Finally, contrary to Plaintiff's assertions, (Pl's Resp. (Doc. 138) at 12), prison officials are entitled to rely on the opinions, judgment, and expertise of medical personnel in determining appropriate treatment for inmates because they may expose themselves to liability if they interfere with medical personnel's medical judgment. See, e.g., Shakka v. Smith, 71 F.3d 162, 167 (4th Cir. 1995) (finding that, if prison officials had contradicted the medical professional's instructions, "they might have incurred liability for interfering with [the inmate's] treatment"); Miltier v. Beorn, 896 F.2d 848, 854-55 (4th Cir. 1990) (stating that supervisory prison officials are entitled to rely on professional judgment of trained medical personnel and may be found to have been deliberately indifferent by intentionally interfering with a prisoner's medical treatment ordered by medical personnel); Pickens v. Lewis, No. 1:15-cv-275-FDW, 2018 WL 2187051, at *10 (W.D.N.C. May 11, 2018) (holding that prison officials without medical training are "not responsible for determining the course of treatment or for overruling the opinions of those professionals") (internal quotations and citations omitted); Tate v. Alamance Cnty. Jail, No. 1:06CV246, 2007 WL 2156319, at *2 (M.D.N.C. July 26, 2007) ("An officer fulfills his duty by notifying medical personnel. He is not personally responsible to provide medical care."). Plaintiff has not presented evidence that Public Defendants had the medical training necessary to make decisions regarding Plaintiff's care, (see Pl.'s Resp. (Doc. 138) at 4-11), and as such, this court does not find that Public Defendants should have understood whether Plaintiff's medical care was proper or that it would have been appropriate for Public Defendants to intervene in Plaintiff's medical care.

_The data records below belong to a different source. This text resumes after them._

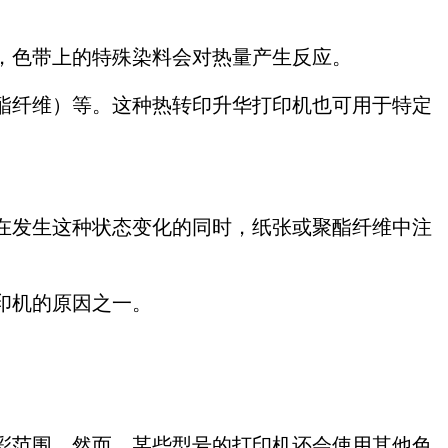
，色带上的特殊染料会对热量产生反应。
酯纤维）等。这种热转印升华打印机也可用于特定
在发生这种状态变化的同时，纸张或聚酯纤维中注
印机的原因之一。
。
彩范围。然而，某些型号的打印机还会使用其他色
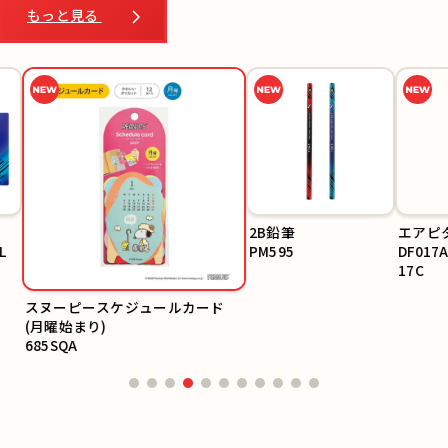
もっと見る
2B鉛筆
エアピタ
PM595
DF017A/
17C
スヌーピースケジュールカード
(月曜始まり)
685SQA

For these reasons, a reasonable jury could not find that Public Defendants violated Plaintiff's constitutional rights, and this court will grant Public Defendants' Motion for Summary Judgment as to Plaintiff's § 1983 claims.

Because questions of qualified immunity and municipal liability are relevant only where there is a constitutional violation, see Pearson v. Callahan, 555 U.S. 223, 236 (2009) (describing the two-part inquiry for qualified immunity claims); Belcher v. Oliver, 898 F.2d 32, 36 (4th Cir. 1990) (in a municipal liability case, holding that "[b]ecause it is clear that there was no constitutional violation we need not reach the question of whether a municipal policy was responsible for the officers' actions"), this court declines to consider these issues. This court will also decline to consider whether Plaintiff failed to exhaust his administrative remedies. (See Pub. Defs.' Br. (Doc. 126) at 13-14.)

2. Plaintiff's State Law Claims

a. Injunction

Public Defendants move for summary judgment on Plaintiff's "Injunction" claim. (Pub. Defs.' Br. (Doc. 126) at 16.) Plaintiff "concedes that since [he] is no longer confined, he cannot benefit from an injunction" and therefore, he withdraws his claim. (Pl.'s Resp. (Doc. 138) at 17.) Accordingly, this court will grant Public Defendants' motion regarding Plaintiff's claim for an injunction.

b. Claim under N.C. Gen. Stat. § 162-55

Public Defendants also move for summary judgment as to Plaintiff's claim under N.C. Gen. Stat. § 162-55 against Defendants Stokes, Marshall, Sloan, and Cone. (Pub. Defs.' Br. (Doc. 126) at 17-18.) The statute states, "[i]f the keeper of a jail shall do, or cause to be done, any wrong or injury to the prisoners committed to his custody, contrary to law, he shall not only pay treble damages to the person injured, but shall be guilty of a Class 1 misdemeanor." N.C. Gen. Stat. § 162-55.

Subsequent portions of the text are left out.